■ Record set
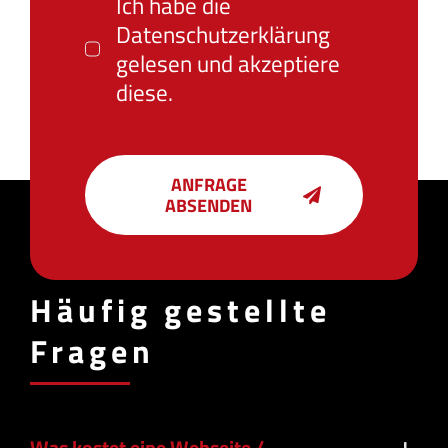
Ich habe die
Datenschutzerklärung
gelesen und akzeptiere
diese.
ANFRAGE
ABSENDEN
Häufig gestellte
Fragen
Was kostet eine Webseite /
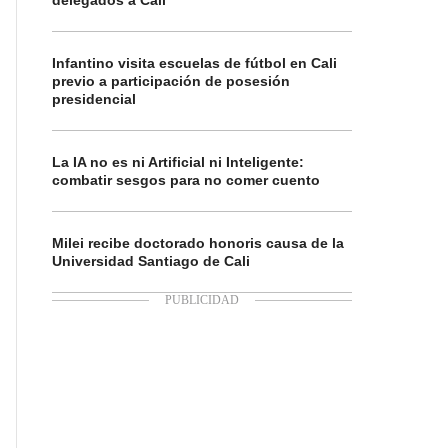
delegados a Cali
Infantino visita escuelas de fútbol en Cali
previo a participación de posesión
presidencial
La IA no es ni Artificial ni Inteligente:
combatir sesgos para no comer cuento
Milei recibe doctorado honoris causa de la
Universidad Santiago de Cali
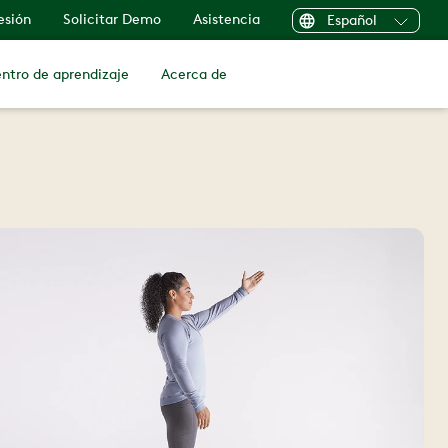
sesión
Solicitar Demo
Asistencia
Español
ntro de aprendizaje
Acerca de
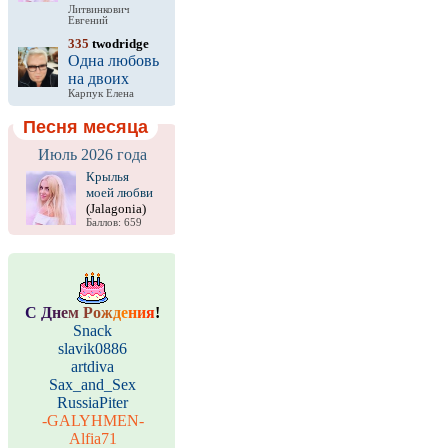
Литвинкович
Евгений
335
twodridge
Одна любовь
на двоих
Карпук Елена
Песня месяца
Июль 2026 года
Крылья
моей любви
(Jalagonia)
Баллов: 659
С
Д
н
е
м
Р
о
ж
д
е
н
и
я
!
Snack
slavik0886
artdiva
Sax_and_Sex
RussiaPiter
-GALYHMEN-
Alfia71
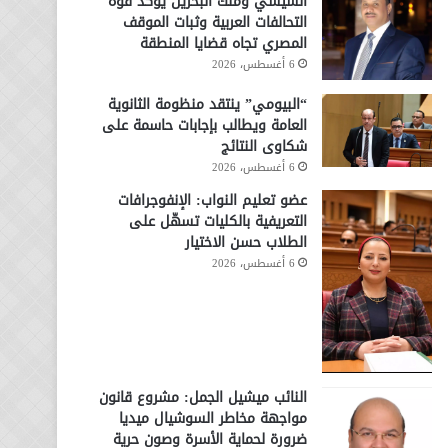
السيسي وملك البحرين يؤكد قوة
التحالفات العربية وثبات الموقف
المصري تجاه قضايا المنطقة
6 أغسطس، 2026
“البيومي” ينتقد منظومة الثانوية
العامة ويطالب بإجابات حاسمة على
شكاوى النتائج
6 أغسطس، 2026
عضو تعليم النواب: الإنفوجرافات
التعريفية بالكليات تسهّل على
الطلاب حسن الاختيار
6 أغسطس، 2026
النائب ميشيل الجمل: مشروع قانون
مواجهة مخاطر السوشيال ميديا
ضرورة لحماية الأسرة وصون حرية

■ Directions for this task
Nothing but the records above, exact and without pictures, should appear in the answer.

■ Result of the exercise
Ich habe die
Datenschutzerklärung
gelesen und akzeptiere
diese.
ANFRAGE
ABSENDEN
Häufig gestellte
Fragen
Was kostet eine Webseite /
delegados a Cali
Infantino visita escuelas de fútbol en Cali
previo a participación de posesión
presidencial
La IA no es ni Artificial ni Inteligente:
combatir sesgos para no comer cuento
Milei recibe doctorado honoris causa de la
Universidad Santiago de Cali
sesión
Solicitar Demo
Asistencia
Español
ntro de aprendizaje
Acerca de
Литвинкович
Евгений
335
twodridge
Одна любовь
на двоих
Карпук Елена
Песня месяца
Июль 2026 года
Крылья
моей любви
(Jalagonia)
Баллов: 659
С
Д
н
е
м
Р
о
ж
д
е
н
и
я
!
Snack
slavik0886
artdiva
Sax_and_Sex
RussiaPiter
-GALYHMEN-
Alfia71
السيسي وملك البحرين يؤكد قوة
التحالفات العربية وثبات الموقف
المصري تجاه قضايا المنطقة
6 أغسطس، 2026
“البيومي” ينتقد منظومة الثانوية
العامة ويطالب بإجابات حاسمة على
شكاوى النتائج
6 أغسطس، 2026
عضو تعليم النواب: الإنفوجرافات
التعريفية بالكليات تسهّل على
الطلاب حسن الاختيار
6 أغسطس، 2026
النائب ميشيل الجمل: مشروع قانون
مواجهة مخاطر السوشيال ميديا
ضرورة لحماية الأسرة وصون حرية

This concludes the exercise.